Tag Archives: Ben Carson

These are the Fruit Salads of Our Lives

Well, we just had Super Tuesday, and it looks like Hillary won 7 states out of 13 and Bernie won 4 states out of 13 and I realize 4 and 7 don’t equal 13 so I’m not sure what happened.  Also Trump won 7 states, but never had more than 50 percent of the vote.  Hard when there are still 5 candidates running, one of whom (lookin’ at you Ben-o!) didn’t register once.  Also, I voted, but more on that on another post!  Since we still don’t have any clue what’s going on in this most screwed up of elections ev-ah, I thought I’d just do a post in headlines I’ve been gathering up while recovering from my latest bout of plague (thanks Obama!)

The Washington post also has some great images (non-moving gifs!) and tweets, but Gawker had the best headline.  Watch Chris Christie’s pained expressions as he stands trapped behind Donald Trump.  Time to rethink life choices, Christie.

I can see my life flashing before my eyes.

I can see my life flashing before my eyes.

Zodiac Killer: 38 Percent of Florida Voters Think It Is Possible Ted Cruz Is Serial Killer, Poll Says

Sure the killings started in 1968, and Cruz wasn’t born until 1970, but, well, look at the guy.  Do you blame them?

Trump Says Hispanic Voters ‘Get It’

Get that you think they’re rapists? That you want to deport them and / or employ them?  What do they “get” exactly?

Ben Carson’s Fruit Salad Makes the Internet Go Bananas

Ben says “the fruit salad of their life is what I will look at” when choosing a Supreme Court justice.  I think that’s how we’re choosing president instead.  Still it got a lot of amusing tweets including:

 – My tell-all is going to be  called the The Fruit Salad of Their Lives

-The Fruit Salad of Their Life is my favorite soap

and of course

– Make America Grape Again

This one goes to Dr. Ben Carson!

This one goes to Dr. Ben Carson!

 

You can’t make this crap up.  Sorry, Ben, you’re really not important enough for a punch.

Lindsey Graham: Sen. Lindsey Graham Jokes About Gone Bat**** Crazy GOP:   “Speaking at the Washington Press Club Foundation Dinner, Graham had the harshest words for Sen. Ted Cruz. “If you kill Ted Cruz on the floor of the Senate, and the trial was in the Senate, nobody could convict you,” he quipped.”

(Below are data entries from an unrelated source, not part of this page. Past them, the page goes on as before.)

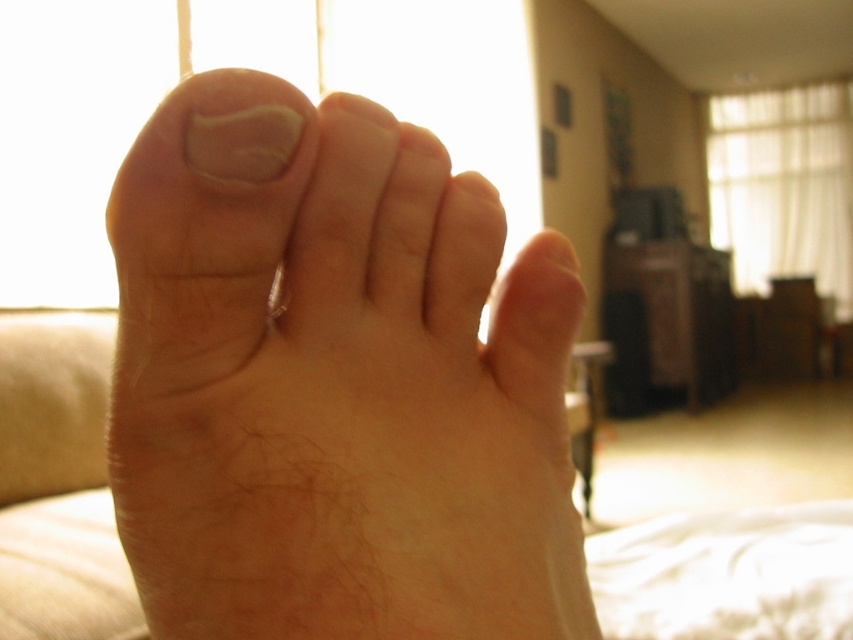 Where is the pale skin foot at center located in the image?

The pale skin foot at center is located at point (x=334, y=381) in the image. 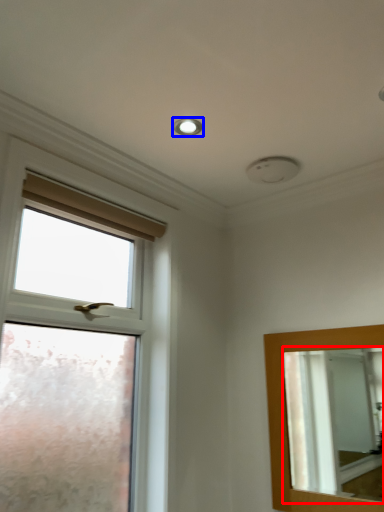 Question: Which object appears farthest to the camera in this image, mirror (highlighted by a red box) or droplight (highlighted by a blue box)?

Choices:
 (A) mirror
 (B) droplight

Answer: (B) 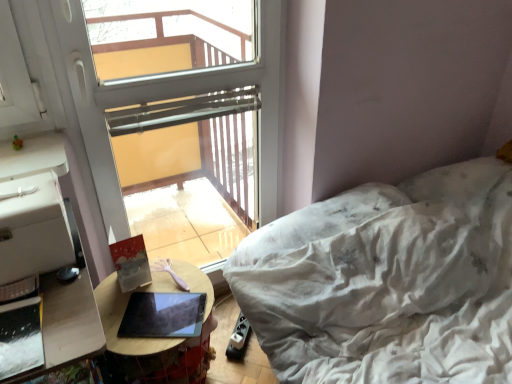 The width and height of the screenshot is (512, 384). Identify the location of vacant space situated above wooden table at lower left (from a real-world perspective). (155, 304). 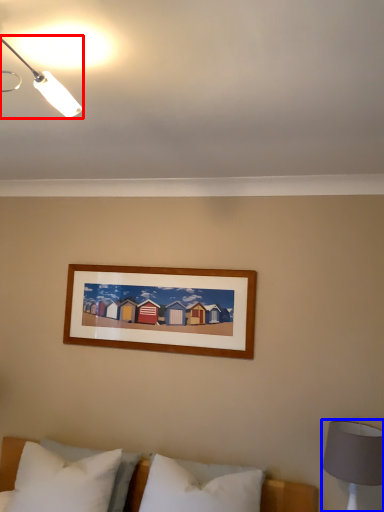 Question: Which object is closer to the camera taking this photo, lamp (highlighted by a red box) or bedside lamp (highlighted by a blue box)?

Choices:
 (A) lamp
 (B) bedside lamp

Answer: (A) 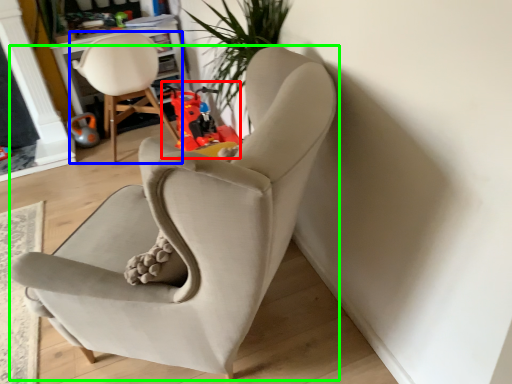 Question: Which object is positioned closest to toy (highlighted by a red box)? Select from chair (highlighted by a blue box) and chair (highlighted by a green box).

Choices:
 (A) chair
 (B) chair

Answer: (A) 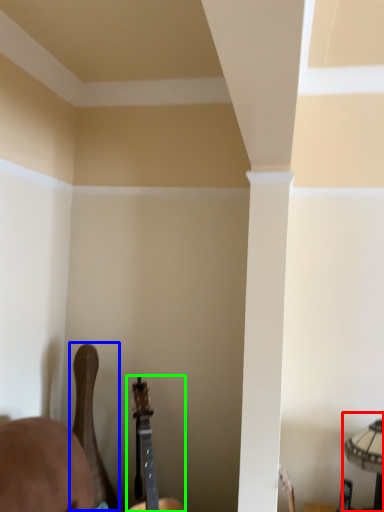 Question: Which object is positioned farthest from lamp (highlighted by a red box)? Select from guitar (highlighted by a blue box) and guitar (highlighted by a green box).

Choices:
 (A) guitar
 (B) guitar

Answer: (A)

I’m thinking a lot of people don’t like Ted Cruz.  Like EVERY ONE of his fellow senators who won’t endorse him, for instance.

Come on, guyyyys!

Come on, guyyyys!

Emancipation Proclamation: 20 Percent of Trump Supporters Do Not Support Executive Order, Poll Says

And another 17 percent “aren’t sure”.  Just . . . I mean . . . what . . .why . . . next question.

Kevin Spacey: Actor Says ‘We Get What We Deserve’ About US Presidential Election

Speak for yourself, Kev!  Pretty sure most of us do not deserve this.

Trump University: Donald Trump Could Be Called to Testify in Fraud Case, Court Filings Show

Trump?  Fraud?  No way!

 

Everybody do the Donald!

Everybody do the Donald!

Hint to Hillary: Find out.

Ben Carson: Republican Presidential Candidate Says President Obama Was ‘Raised White’

WTF does that even MEAN, Ben?  Does Obama not have a good fruit salad?

Donald Trump: GOP Presidential Candidate Says He Wanted to ‘Punch’ Protester Who Disrupted Rally

Sometimes people think words instead of speak them, Donald.  Still, if you can’t find the protester, you could always punch Ben.  He wants to be attacked.  Or Cruz.  He’s just so darn punchable.

Whaaat?

Whaaat?

Note: I tried to find the headlines I’d picked off FB.  When I couldn’t, I substituted links.  Enjoy your fruit salad!